American mathematician (born 1943)

Alan David Weinstein (born 17 June 1943) is a professor of mathematics at the University of California, Berkeley, working in the field of differential geometry, and especially in Poisson geometry.

== Early life and education ==
Weinstein was born in New York City. After attending Roslyn High School, Weinstein obtained a bachelor's degree at the Massachusetts Institute of Technology in 1964. His teachers included, among others, James Munkres, Gian-Carlo Rota, Irving Segal, and, for the first senior course of differential geometry, Sigurður Helgason. He received a PhD at University of California, Berkeley in 1967 under the direction of Shiing-Shen Chern. His dissertation was entitled "The cut locus and conjugate locus of a Riemannian manifold".

== Career ==
Weinstein worked then at MIT on 1967 (as Moore instructor) and at Bonn University in 1968/69. In 1969 he returned to Berkeley as assistant professor and from 1976 he is full professor. During 1975/76 he visited IHES in Paris and during 1978/79 he was visiting professor at Rice University. Weinstein was awarded in 1971 a Sloan Research Fellowship and in 1985 a Guggenheim Fellowship. In 1978 he was invited speaker at the International Congress of Mathematicians in Helsinki. In 1992 he was elected Fellow of the American Academy of Arts and Sciences and in 2012 Fellow of the American Mathematical Society. In 2003 he was awarded an honorary doctorate from Universiteit Utrecht.

==Research==
Weinstein's works cover many areas in differential geometry and mathematical physics, including Riemannian geometry, symplectic geometry, Lie groupoids, geometric mechanics and deformation quantization.

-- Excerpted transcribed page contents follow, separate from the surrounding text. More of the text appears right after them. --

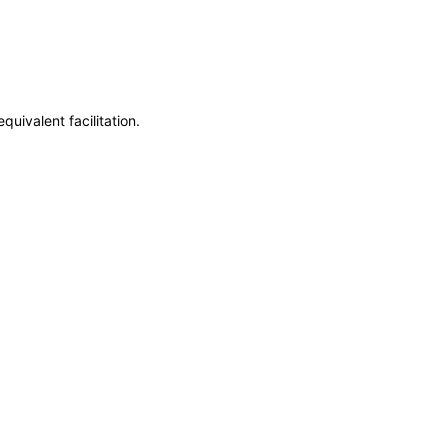
uivalent facilitation.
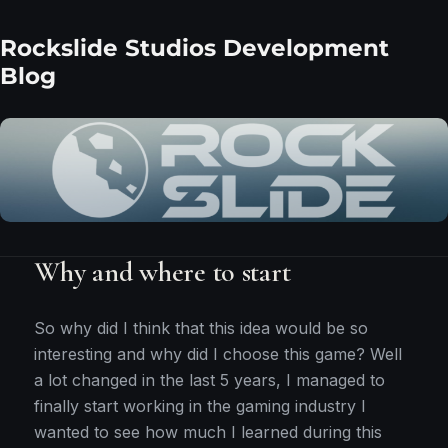
Rockslide Studios Development
Blog
Why and where to start
So why did I think that this idea would be so
interesting and why did I choose this game? Well
a lot changed in the last 5 years, I managed to
finally start working in the gaming industry I
wanted to see how much I learned during this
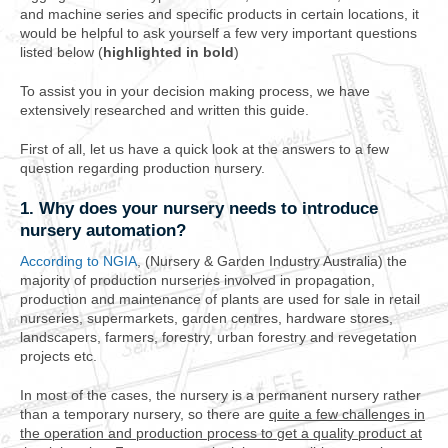
and machine series and specific products in certain locations, it
would be helpful to ask yourself a few very important questions
listed below (
highlighted in bold
)
To assist you in your decision making process, we have
extensively researched and written this guide.
First of all, let us have a quick look at the answers to a few
question regarding production nursery.
1. Why does your nursery needs to introduce
nursery automation?
According to NGIA
, (Nursery & Garden Industry Australia) the
majority of production nurseries involved in propagation,
production and maintenance of plants are used for sale in retail
nurseries, supermarkets, garden centres, hardware stores,
landscapers, farmers, forestry, urban forestry and revegetation
projects etc.
In most of the cases, the nursery is a permanent nursery rather
than a temporary nursery, so there are
quite a few challenges in
the operation and production process to get a quality product at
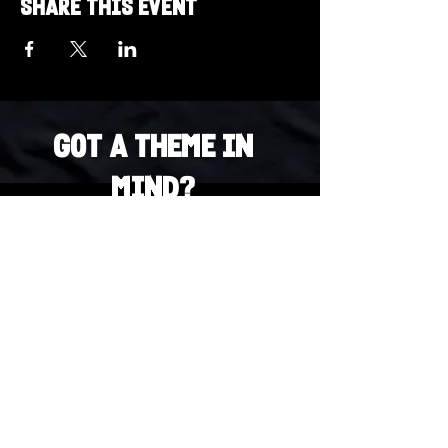
Share this event
Got a Theme in
Mind?
Got a trivia theme you’d love to play?
DM us on Instagram @23afters and tell us.
We regularly run IG polls to let the
community vote on upcoming themes — so
if enough people want it, we’ll make it
happen.
DM us on IG. Vote. Play. Repeat.
INSTAGRAM
Whatsapp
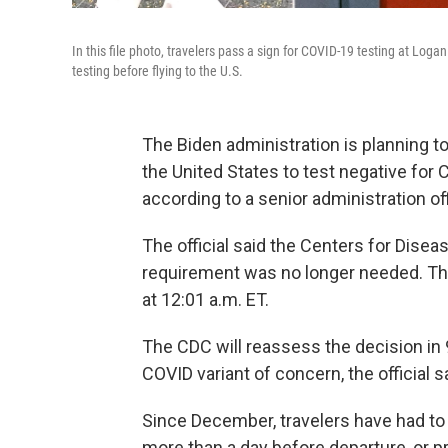
In this file photo, travelers pass a sign for COVID-19 testing at Loga
testing before flying to the U.S.
The Biden administration is planning to
the United States to test negative for
according to a senior administration off
The official said the Centers for Dise
requirement was no longer needed. The 
at 12:01 a.m. ET.
The CDC will reassess the decision in 
COVID variant of concern, the official s
Since December, travelers have had to
more than a day before departure​, or p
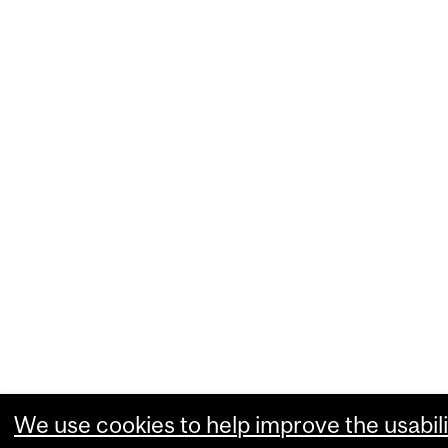
We use cookies to help improve the usabili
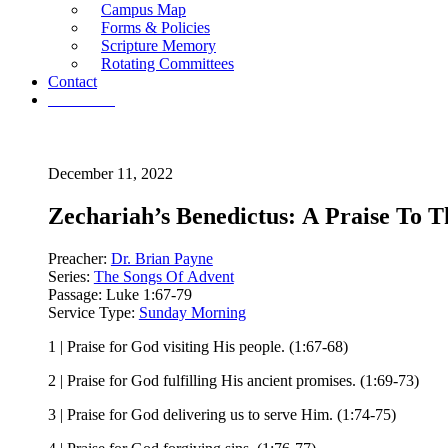
Campus Map
Forms & Policies
Scripture Memory
Rotating Committees
Contact
Give Now
December 11, 2022
Zechariah’s Benedictus: A Praise To
Preacher:
Dr. Brian Payne
Series:
The Songs Of Advent
Passage:
Luke 1:67-79
Service Type:
Sunday Morning
1 | Praise for God visiting His people. (1:67-68)
2 | Praise for God fulfilling His ancient promises. (1:69-73)
3 | Praise for God delivering us to serve Him. (1:74-75)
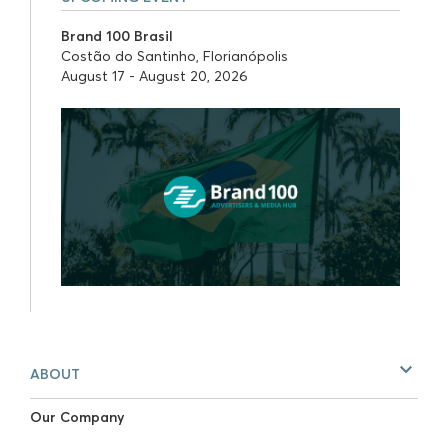
Brand 100 Brasil
Costão do Santinho, Florianópolis
August 17 - August 20, 2026
ABOUT
Our Company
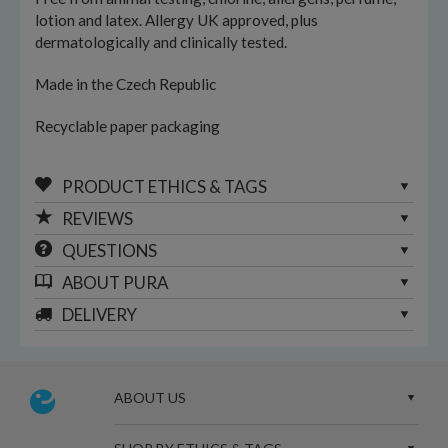
lotion and latex. Allergy UK approved, plus
dermatologically and clinically tested.
Made in the Czech Republic
Recyclable paper packaging
PRODUCT ETHICS & TAGS
REVIEWS
QUESTIONS
ABOUT
PURA
DELIVERY
ABOUT US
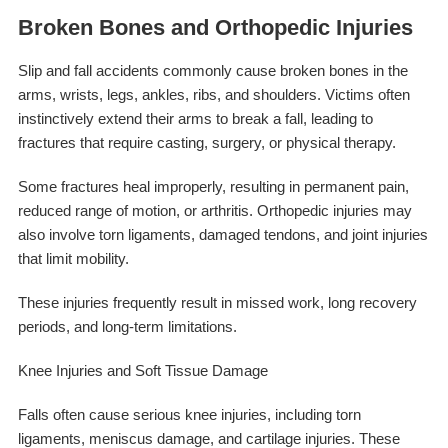
Broken Bones and Orthopedic Injuries
Slip and fall accidents commonly cause broken bones in the
arms, wrists, legs, ankles, ribs, and shoulders. Victims often
instinctively extend their arms to break a fall, leading to
fractures that require casting, surgery, or physical therapy.
Some fractures heal improperly, resulting in permanent pain,
reduced range of motion, or arthritis. Orthopedic injuries may
also involve torn ligaments, damaged tendons, and joint injuries
that limit mobility.
These injuries frequently result in missed work, long recovery
periods, and long-term limitations.
Knee Injuries and Soft Tissue Damage
Falls often cause serious knee injuries, including torn
ligaments, meniscus damage, and cartilage injuries. These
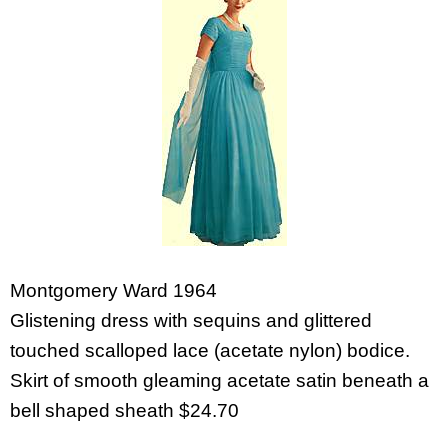
Montgomery Ward 1964
Glistening dress with sequins and glittered
touched scalloped lace (acetate nylon) bodice.
Skirt of smooth gleaming acetate satin beneath a
bell shaped sheath $24.70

Among his most important contributions, in 1971 he proved a tubular neighbourhood theorem for Lagrangians in symplectic manifolds.

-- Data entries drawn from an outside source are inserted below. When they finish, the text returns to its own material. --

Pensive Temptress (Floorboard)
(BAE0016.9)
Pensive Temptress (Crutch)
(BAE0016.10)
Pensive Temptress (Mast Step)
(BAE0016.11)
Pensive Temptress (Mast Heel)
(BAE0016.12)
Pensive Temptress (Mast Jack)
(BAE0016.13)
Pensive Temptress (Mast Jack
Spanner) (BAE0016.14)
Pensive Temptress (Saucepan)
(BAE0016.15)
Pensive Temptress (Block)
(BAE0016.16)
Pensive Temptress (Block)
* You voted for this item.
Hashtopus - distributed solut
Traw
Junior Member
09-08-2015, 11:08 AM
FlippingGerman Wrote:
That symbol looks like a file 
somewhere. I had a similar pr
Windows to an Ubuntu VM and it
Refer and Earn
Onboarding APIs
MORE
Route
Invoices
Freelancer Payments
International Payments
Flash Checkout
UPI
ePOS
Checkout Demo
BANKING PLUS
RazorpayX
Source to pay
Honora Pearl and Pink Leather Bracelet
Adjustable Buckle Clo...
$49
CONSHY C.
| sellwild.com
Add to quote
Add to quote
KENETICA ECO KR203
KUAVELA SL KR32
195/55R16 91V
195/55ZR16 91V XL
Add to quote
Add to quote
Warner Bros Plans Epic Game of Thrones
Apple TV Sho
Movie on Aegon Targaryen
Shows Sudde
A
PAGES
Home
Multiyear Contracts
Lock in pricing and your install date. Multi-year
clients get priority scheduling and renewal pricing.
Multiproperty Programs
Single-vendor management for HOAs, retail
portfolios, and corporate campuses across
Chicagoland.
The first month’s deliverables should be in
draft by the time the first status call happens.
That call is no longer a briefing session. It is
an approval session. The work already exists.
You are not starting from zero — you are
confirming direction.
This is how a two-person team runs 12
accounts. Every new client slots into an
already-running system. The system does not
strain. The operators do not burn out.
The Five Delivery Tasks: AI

In 1974 he worked with Jerrold Marsden on the theory of reduction for mechanical systems with symmetries, introducing the famous Marsden–Weinstein quotient.

In 1978 he formulated a celebrated conjecture on the existence of periodic orbits, which has been later proved in several particular cases and has led to many new developments in symplectic and contact geometry.

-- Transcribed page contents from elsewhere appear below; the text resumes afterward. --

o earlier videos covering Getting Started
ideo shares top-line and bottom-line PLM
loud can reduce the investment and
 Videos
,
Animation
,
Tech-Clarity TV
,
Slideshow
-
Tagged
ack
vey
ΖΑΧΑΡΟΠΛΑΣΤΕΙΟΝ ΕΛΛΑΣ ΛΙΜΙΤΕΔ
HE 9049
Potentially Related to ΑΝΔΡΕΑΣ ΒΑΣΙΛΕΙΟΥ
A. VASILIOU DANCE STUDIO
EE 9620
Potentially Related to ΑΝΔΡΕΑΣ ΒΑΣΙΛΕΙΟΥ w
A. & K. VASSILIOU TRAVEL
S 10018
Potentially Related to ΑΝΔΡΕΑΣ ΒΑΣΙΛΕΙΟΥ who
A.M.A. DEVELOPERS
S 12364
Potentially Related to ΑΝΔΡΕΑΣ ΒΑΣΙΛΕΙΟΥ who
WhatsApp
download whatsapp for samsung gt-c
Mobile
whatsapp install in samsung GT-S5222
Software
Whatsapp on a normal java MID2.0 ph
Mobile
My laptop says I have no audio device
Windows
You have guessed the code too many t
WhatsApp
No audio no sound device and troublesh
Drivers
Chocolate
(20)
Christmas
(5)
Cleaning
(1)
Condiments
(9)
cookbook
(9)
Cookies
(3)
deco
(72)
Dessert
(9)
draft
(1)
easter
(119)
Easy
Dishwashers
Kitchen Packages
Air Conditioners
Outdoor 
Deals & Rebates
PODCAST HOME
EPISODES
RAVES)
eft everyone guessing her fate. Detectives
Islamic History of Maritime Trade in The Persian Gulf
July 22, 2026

In 1981 he formulated a general principle, called symplectic creed, stating that "everything is a Lagrangian submanifold". Such insight has been constantly quoted as the source of inspiration for many results in symplectic geometry.

Building on the work of André Lichnerowicz, in a 1983 foundational paper Weinstein proved many results which laid the ground for the development of modern Poisson geometry. A further influential idea in this field was its introduction of symplectic groupoids.

He is author of more than 50 research papers in peer-reviewed journals and he has supervised 35 PhD students.

==Books==
- Geometric Models for Noncommutative Algebras (with A. Cannas da Silva), Berkeley Mathematics Lecture Notes series, American Mathematical Society (1999)
- Lectures on the Geometry of Quantization (with S. Bates), Berkeley Mathematics Lecture Notes series, American Mathematical Society (1997)
- Basic Multivariable Calculus (with J.E. Marsden and A.J. Tromba), W.A. Freeman and Company, Springer-Verlag (1993), ISBN 978-0-387-97976-2
- Calculus, I, II, III (with J.E. Marsden), 2nd ed., Springer-Verlag (1985), now out of print and free at CaltechAUTHORS.
- Calculus Unlimited (with J.E. Marsden), Benjamin/Cummings (1981), now out of print and free at CaltechAUTHORS.